There is often confusion in the mind of the business analyst about the need for or application of user stories and Use Cases, especially if the organisation hasn’t been exposed to these tools and techniques in the past.
User stories (syntax: as a <who>, I need to <what>, so that <why>) are useful to define the boundary of a functionality such that the required functionality can be designed, developed, tested and deployed. A good user story can improve tractability when properly aligned with the wider business requirements. Developing user stories is not difficult but, all too often, is done badly or, worse, is not done at all! The business analyst could set up a workshop with the project team to chalk out the bare bones of a few stories from the requirements such that each one of these is a small piece of functionality in itself that can be delivered independently. The idea is similar to divide and rule. Instead of putting the whole cake in the mouth, we cut it to small pieces that can be chewed
User stories are different to use cases – there are dozens of Use Case templates available using a Google search. As long as the business analyst understands the logic and purpose of the Use Case templates the concepts are not too difficult to grasp. A Use Case may be or relate to a collection of user stories and will describe the triggers, actors, preconditions, flow of events (primary, alternate and exception) and the post-conditions (or outcomes). A good user story moves the focus from writing about features to discussing them.
Frequently the business analyst (or even other stakeholders) may be writing use cases or user stories right now and unaware that they are doing so. At the end of the day, user stories and Use Cases do not have a structure the first time you write them down (even if they do, they will rarely be right first time). That’s where the conversation comes in.
When looking for user stories and Use Cases the business analyst must consider the whole organisation as an open and adaptable system. The environment interacts with the organisation and to best understand that interaction Use Cases and user stories are the best tool for communication of requirements to stakeholders.
Being a good business analyst is much more than any way of documenting the requirement.
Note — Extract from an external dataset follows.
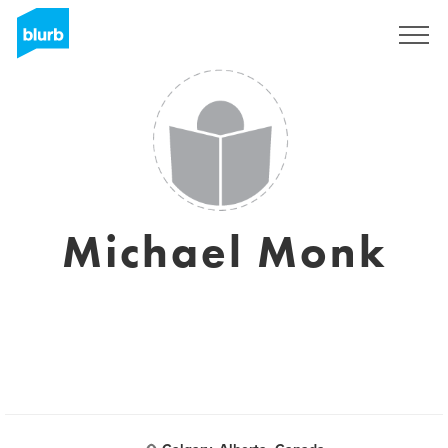
Registrati
Michael Monk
If you are able to express why a certain change is needed and what’s the desired business outcome and then collaborate with business users and the development team to come up with the right solution, then learning a new way of presenting the requirements is not a necessary solution. Where these two techniques/tools come into their own is when you are struggling to communicate the business requirement to stakeholders, be they the business or the developers or testers. In my experience use cases can end up being more solution central (especially if “the system” is portrayed as an actor) whereas user stories accompanied with acceptance criteria are a neat way of expressing solution neutral requirements.
Crucially, as long as the systems analyst can understand what is needed and the business is happy with the outcome, then the how is not really important. Don’t agonise over methodologies and forget the no 1 thing – listen to and understand what your customer wants (of course strictly speaking that’s a no 1 and a no 2 thing to ensure that the requirement is binary!). If in doubt, try it, see if it adds value and move on.